══ Raw data
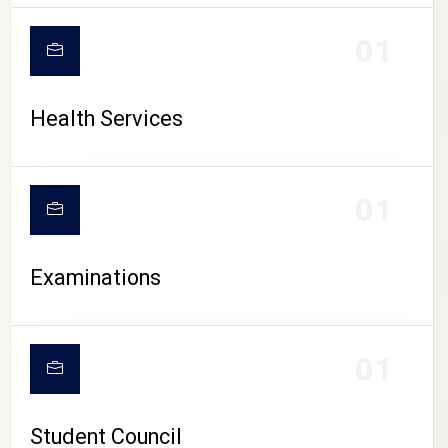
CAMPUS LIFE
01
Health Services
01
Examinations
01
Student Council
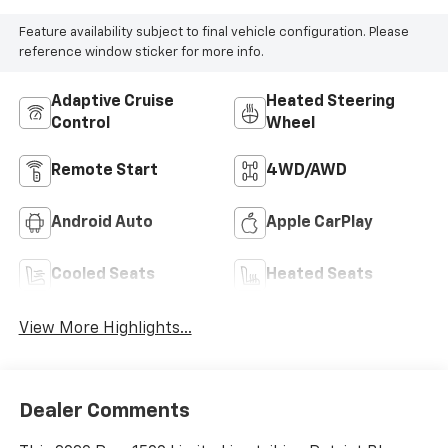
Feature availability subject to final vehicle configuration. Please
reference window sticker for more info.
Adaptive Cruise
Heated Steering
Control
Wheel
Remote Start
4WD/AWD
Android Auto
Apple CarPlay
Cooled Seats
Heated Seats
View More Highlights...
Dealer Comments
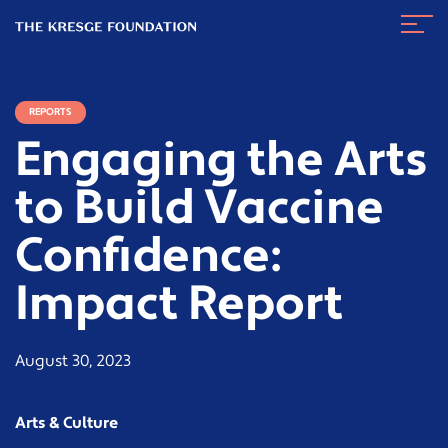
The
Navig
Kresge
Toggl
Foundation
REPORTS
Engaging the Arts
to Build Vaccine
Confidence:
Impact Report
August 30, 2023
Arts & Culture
════
— Task item —
Nothing but the records themselves, exact and complete, should be returned; leave the pictures out.

— Result of the task —
CAMPUS LIFE
01
Health Services
01
Examinations
01
Student Council
Feature availability subject to final vehicle configuration. Please
reference window sticker for more info.
Adaptive Cruise
Heated Steering
Control
Wheel
Remote Start
4WD/AWD
Android Auto
Apple CarPlay
Cooled Seats
Heated Seats
View More Highlights...
Dealer Comments
The
Navig
Kresge
Toggl
Foundation
REPORTS
Engaging the Arts
to Build Vaccine
Confidence:
Impact Report
August 30, 2023
Arts & Culture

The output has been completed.